__EXERCISE DIRECTIONS__
Only the lines below from the one containing "AFRICAN AMERICAN CIVIL RIGHTS MOVEMENT" to the one containing "refiner_negat" should be repeated, both included and unchanged.

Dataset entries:
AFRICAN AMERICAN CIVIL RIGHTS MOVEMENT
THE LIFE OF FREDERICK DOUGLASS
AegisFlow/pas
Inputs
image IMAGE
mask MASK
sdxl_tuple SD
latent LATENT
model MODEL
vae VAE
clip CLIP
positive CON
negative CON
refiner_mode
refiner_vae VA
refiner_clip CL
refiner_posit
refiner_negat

==

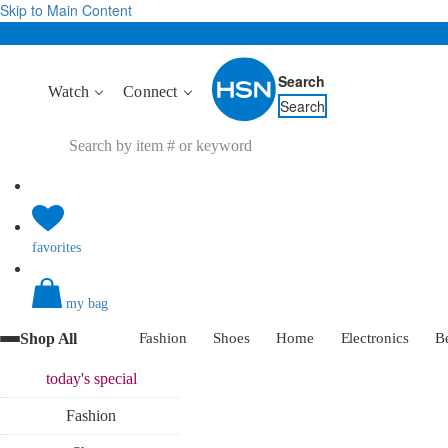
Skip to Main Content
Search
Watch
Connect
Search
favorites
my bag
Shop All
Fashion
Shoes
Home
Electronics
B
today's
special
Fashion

__SOLUTION TO THE PROBLEM__
AFRICAN AMERICAN CIVIL RIGHTS MOVEMENT
THE LIFE OF FREDERICK DOUGLASS
AegisFlow/pas
Inputs
image IMAGE
mask MASK
sdxl_tuple SD
latent LATENT
model MODEL
vae VAE
clip CLIP
positive CON
negative CON
refiner_mode
refiner_vae VA
refiner_clip CL
refiner_posit
refiner_negat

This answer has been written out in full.